Business groups have strongly pushed for the bill, noting that about 600 Ohio municipalities use more than 300 different forms to collect local income taxes, adding cost and administrative burden for business owners. Rep. Cheryl Grossman, R-Grove City, a joint sponsor of the bill, said Ohio has “the most-complicated and unfriendly tax system in the entire nation.”
Michael Hartley of the Columbus Chamber said, “This is probably the most-important piece of legislation for businesses, particularly small businesses. We hear about it constantly.”
But fixing the problem is proving difficult. Rep. Peter Beck, R-Mason, chairman of the House Ways and Means Committee, said he held 200 hours of meetings this summer on House Bill 5 — and all sides still aren’t happy.
The Ohio Municipal League said it shares the goal of creating a tax system less burdensome for business owners, some of whom are now forced to file multiple tax returns, sometimes for meager amounts.
Though Grossman said the bill is as revenue-neutral as possible, Kent Scarrett, spokesman and lobbyist for the Municipal League, said some changes still would cost much-needed tax revenue for cities that have taken major state-funding hits and also have lost the estate tax.
The bill now includes a municipal Taxpayers Bill of Rights. Issues that appear to have been worked out include audits, the definition of a workday, penalty and interest uniformity, consolidated returns, filing dates and residency criteria.
“This is something we can move forward on that can benefit businesses and Ohio taxpayers,” Beck said.
A key dispute continues to be a requirement that all cities allow a net-operating-loss carry-forward period of five years — which lets companies use losses to reduce future tax liability. Scarrett said 170 Ohio cities, including Columbus, do not currently have a net-operating-loss provision, and 65 more are at less than five years.
Those cities have argued that the bill would cause them to lose revenue of as much as $2 million a year.

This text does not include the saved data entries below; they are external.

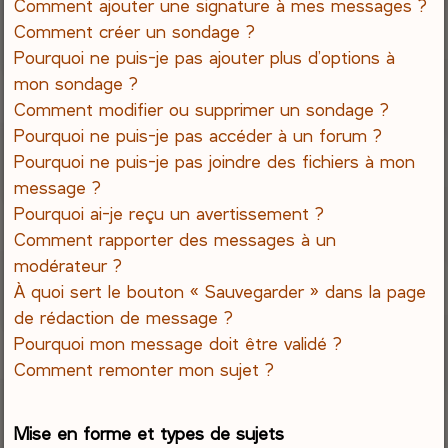
Comment ajouter une signature à mes messages ?
Comment créer un sondage ?
Pourquoi ne puis-je pas ajouter plus d’options à
mon sondage ?
Comment modifier ou supprimer un sondage ?
Pourquoi ne puis-je pas accéder à un forum ?
Pourquoi ne puis-je pas joindre des fichiers à mon
message ?
Pourquoi ai-je reçu un avertissement ?
Comment rapporter des messages à un
modérateur ?
À quoi sert le bouton « Sauvegarder » dans la page
de rédaction de message ?
Pourquoi mon message doit être validé ?
Comment remonter mon sujet ?
Mise en forme et types de sujets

The bill would delay the required carry-forward until 2017 and then phase it in while a study committee looks at revenue impact. But Scarrett said that once it’s in place, it’s hard to fathom Republican lawmakers removing it, because that would be considered a tax increase.
“We would support status quo while the study committee is doing its work,” he said.
Business groups pushed to keep the net-operating-loss provision intact.
“It recognizes the cyclical nature of the business cycle,” said Chris Ferruso of the National Federation of Independent Business/Ohio. “We think that’s a great economic-development tool that’s been built into the bill.”
Cities also don’t like how the bill treats workers who spend only a few weeks in a particular city. Under current law, a worker is subject to a city’s tax once he or she works there for 13 days. The bill would increase that to 21 days, which Scarrett said is fine, but the cities oppose that it would not tax the first 20 days.
“We cannot afford to give away free days to these workers,” he said.
For more than 80 percent of Ohio businesses — those with annual gross revenue of less than $500,000 — the bill would require employers to file only in their home city, regardless of where they perform work.